--- START ---
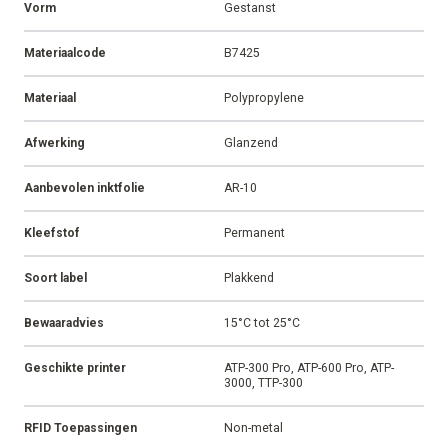
Vorm
Gestanst
Materiaalcode
B7425
Materiaal
Polypropylene
Afwerking
Glanzend
Aanbevolen inktfolie
AR-10
Kleefstof
Permanent
Soort label
Plakkend
Bewaaradvies
15°C tot 25°C
Geschikte printer
ATP-300 Pro, ATP-600 Pro, ATP-
3000, TTP-300
RFID Toepassingen
Non-metal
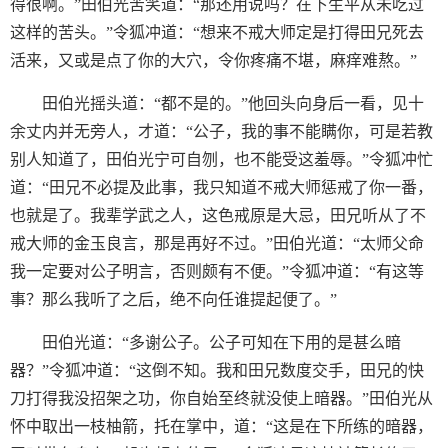
得很啊。”田伯光苦笑道：“那还用说吗？在下生平从未吃过
这样的苦头。”令狐冲道：“想来不戒大师定是打得田兄死去
活来，又或是点了你的大穴，令你疼痛不堪，麻痒难熬。”
田伯光摇头道：“都不是的。”他回头向身后一看，见十
余丈内并无旁人，才道：“公子，我的事不能瞒你，可是若教
别人知道了，田伯光宁可自刎，也不能受这羞辱。”令狐冲忙
道：“田兄不必提及此事，我只知道不戒大师惩戒了你一番，
也就是了。我辈学武之人，这色戒原是大忌，田兄听从了不
戒大师的金玉良言，那是再好不过。”田伯光道：“太师父命
我一定要对公子明言，否则颇有不便。”令狐冲道：“有这等
事？那么我听了之后，绝不向任谁提起便了。”
田伯光道：“多谢公子。公子可知在下用的是甚么暗
器？”令狐冲道：“这倒不知。我和田兄数度交手，田兄的快
刀打得我没招架之功，你自始至终就没使上暗器。”田伯光从
怀中取出一枝柚箭，托在掌中，道：“这是在下所练的暗器，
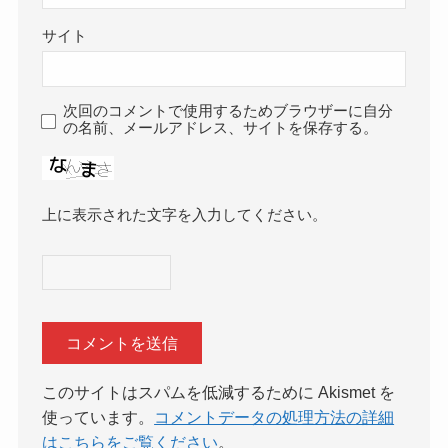
サイト
次回のコメントで使用するためブラウザーに自分
の名前、メールアドレス、サイトを保存する。
上に表示された文字を入力してください。
このサイトはスパムを低減するために Akismet を
使っています。
コメントデータの処理方法の詳細
はこちらをご覧ください
。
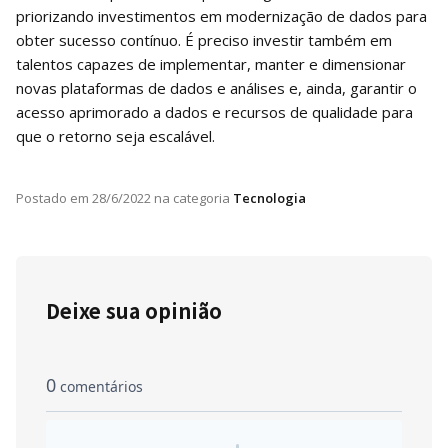
priorizando investimentos em modernização de dados para
obter sucesso contínuo. É preciso investir também em
talentos capazes de implementar, manter e dimensionar
novas plataformas de dados e análises e, ainda, garantir o
acesso aprimorado a dados e recursos de qualidade para
que o retorno seja escalável.
Postado em
28/6/2022
na categoria
Tecnologia
Deixe sua opinião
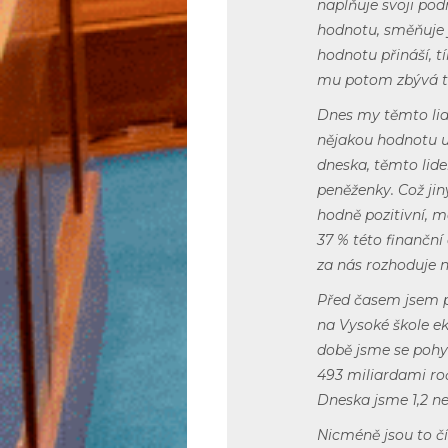
naplňuje svoji pod
hodnotu, směňuje j
hodnotu přináší, 
mu potom zbývá t
Dnes my těmto lide
nějakou hodnotu um
dneska, těmto lid
peněženky. Což ji
hodně pozitivní,
37 % této finančn
za nás rozhoduje n
Před časem jsem př
na Vysoké škole ek
době jsme se pohyb
493 miliardami roč
Dneska jsme 1,2 neb
Nicméně jsou to č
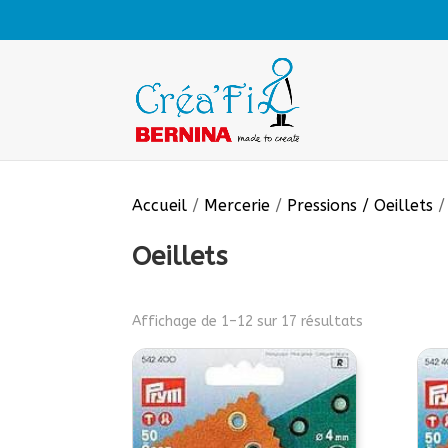
Accueil
/
Mercerie
/
Pressions / Oeillets
/
Oeillets
Affichage de 1–12 sur 17 résultats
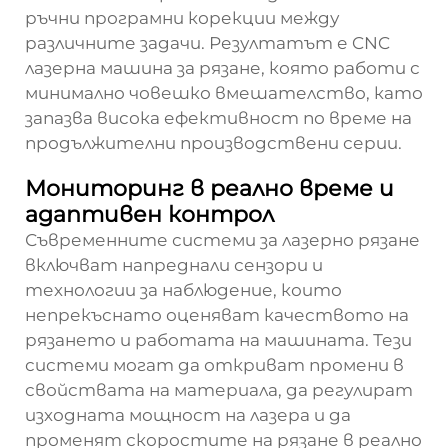
ръчни програмни корекции между
различните задачи. Резултатът е CNC
лазерна машина за рязане, която работи с
минимално човешко вмешателство, като
запазва висока ефективност по време на
продължителни производствени серии.
Мониторинг в реално време и
адаптивен контрол
Съвременните системи за лазерно рязане
включват напреднали сензори и
технологии за наблюдение, които
непрекъснато оценяват качеството на
рязането и работата на машината. Тези
системи могат да откриват промени в
свойствата на материала, да регулират
изходната мощност на лазера и да
променят скоростите на рязане в реално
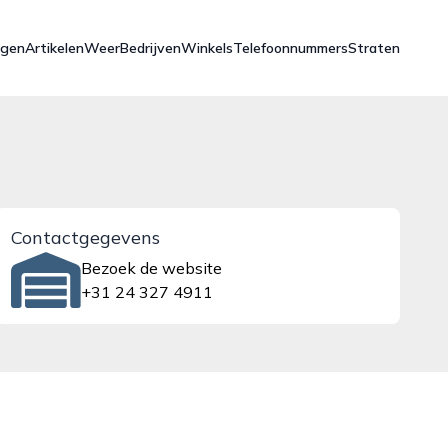
ngen
Artikelen
Weer
Bedrijven
Winkels
Telefoonnummers
Straten
Contactgegevens
Bezoek de website
+31 24 327 4911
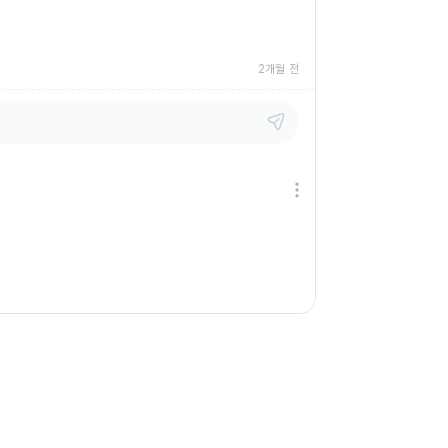
2개월 전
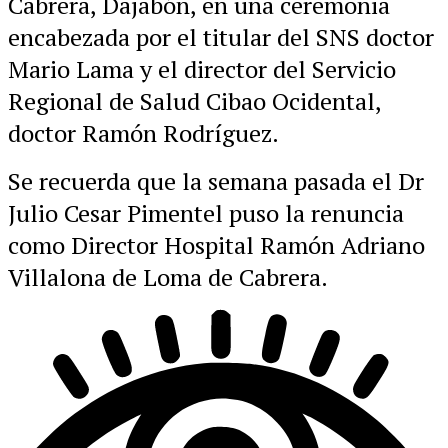
Cabrera, Dajabón, en una ceremonia
encabezada por el titular del SNS doctor
Mario Lama y el director del Servicio
Regional de Salud Cibao Ocidental,
doctor Ramón Rodríguez.
Se recuerda que la semana pasada el Dr
Julio Cesar Pimentel puso la renuncia
como Director Hospital Ramón Adriano
Villalona de Loma de Cabrera.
--- END ---
### Exercise instructions
Above are some records. Output exactly the lines from the one that contains "naplňuje svoji pod" to the one that contains "Se recuerda que la semana pasada el Dr", keeping both, and omit the pictures.

### Solved problem
naplňuje svoji pod
hodnotu, směňuje j
hodnotu přináší, 
mu potom zbývá t
Dnes my těmto lide
nějakou hodnotu um
dneska, těmto lid
peněženky. Což ji
hodně pozitivní,
37 % této finančn
za nás rozhoduje n
Před časem jsem př
na Vysoké škole ek
době jsme se pohyb
493 miliardami roč
Dneska jsme 1,2 neb
Nicméně jsou to č
Accueil
/
Mercerie
/
Pressions / Oeillets
/
Oeillets
Affichage de 1–12 sur 17 résultats
ръчни програмни корекции между
различните задачи. Резултатът е CNC
лазерна машина за рязане, която работи с
минимално човешко вмешателство, като
запазва висока ефективност по време на
продължителни производствени серии.
Мониторинг в реално време и
адаптивен контрол
Съвременните системи за лазерно рязане
включват напреднали сензори и
технологии за наблюдение, които
непрекъснато оценяват качеството на
рязането и работата на машината. Тези
системи могат да откриват промени в
свойствата на материала, да регулират
изходната мощност на лазера и да
променят скоростите на рязане в реално
ngen
Artikelen
Weer
Bedrijven
Winkels
Telefoonnummers
Straten
Contactgegevens
Bezoek de website
+31 24 327 4911
2개월 전
Cabrera, Dajabón, en una ceremonia
encabezada por el titular del SNS doctor
Mario Lama y el director del Servicio
Regional de Salud Cibao Ocidental,
doctor Ramón Rodríguez.
Se recuerda que la semana pasada el Dr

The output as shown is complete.